Question

If two zero of the polynomial $p\left(x\right)=2x^4-3x^3-3x^2+6x-2$ are$\sqrt{-2}$ and $\sqrt{2}$, find its other two zeroes.

Answer 1

Since, it is given that $\sqrt{2}$ and $-\sqrt{2}$ are the zeroes of the polynomial $p\left(x\right)=2x^4-3x^3-3x^2+6x-2$, therefore, $(x-\sqrt{2})$ and $(x+\sqrt{2})$ are also the zeroes of the given polynomial. Now, consider the product of zeroes as follows:

$(x-\sqrt{2})(x+\sqrt{2})=(x{)}^2-(\sqrt{2}{)}^2(\because a^2-b^2=(a+b\left)\right(a-b\left)\right)=x^2-2$

We now divide $2x^4-3x^3-3x^2+6x-2$ by $(x^2-2)$ as shown in the above image:

From the division, we observe that the quotient is $2x^2-3x+1$ and the remainder is $0$.

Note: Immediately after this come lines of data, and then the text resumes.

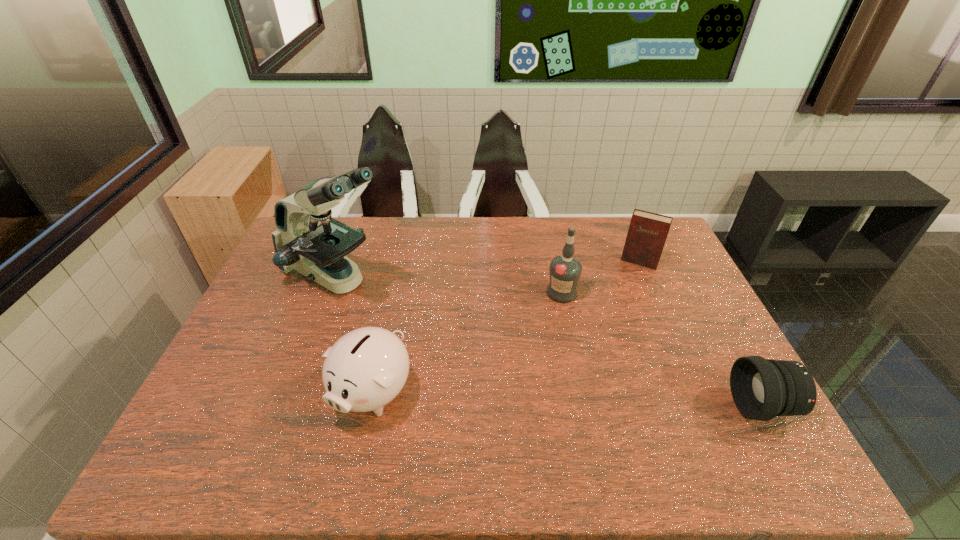 I want to click on free space between the rightmost object and the piggy bank, so click(x=567, y=399).

What are the coordinates of `free space between the tallest object and the rightmost object` in the screenshot? It's located at (x=549, y=342).

Where is `free point between the vodka and the diary`? This screenshot has width=960, height=540. free point between the vodka and the diary is located at coordinates (601, 277).

Identify the location of unoccupied position between the tallest object and the diary. (488, 270).

Identify the location of free space between the second tallest object and the diary. click(601, 277).

I want to click on empty location between the tallest object and the third object from right to left, so click(x=449, y=285).

The image size is (960, 540). I want to click on object that is the second closest to the shortest object, so click(x=647, y=233).

Locate which object ranks third in proximity to the tallest object. Please provide its 2D coordinates. Your answer should be formatted as a tuple, i.e. [(x, y)], where the tuple contains the x and y coordinates of a point satisfying the conditions above.

[(647, 233)]

Where is `free location that satisfies the following two spatial constraints: 1. on the front side of the tallest object; 2. on the left side of the vodka`? free location that satisfies the following two spatial constraints: 1. on the front side of the tallest object; 2. on the left side of the vodka is located at coordinates (330, 293).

Now, we factorize the quotient $2x^2-3x+1$ by equating it to $0$ to find the other zeroes of the given polynomial:

$2x^2-3x+1=0\Rightarrow 2x^2-2x-x+1=0\Rightarrow 2x(x-1)-1(x-1)=0\Rightarrow (2x-1)(x-1)=0\Rightarrow (2x-1)=0,(x-1)=0\Rightarrow x=\frac{1}{2},x=1$

Hence, the other two zeroes of $p\left(x\right)=2x^4-3x^3-3x^2+6x-2$ are $\frac{1}{2},1$.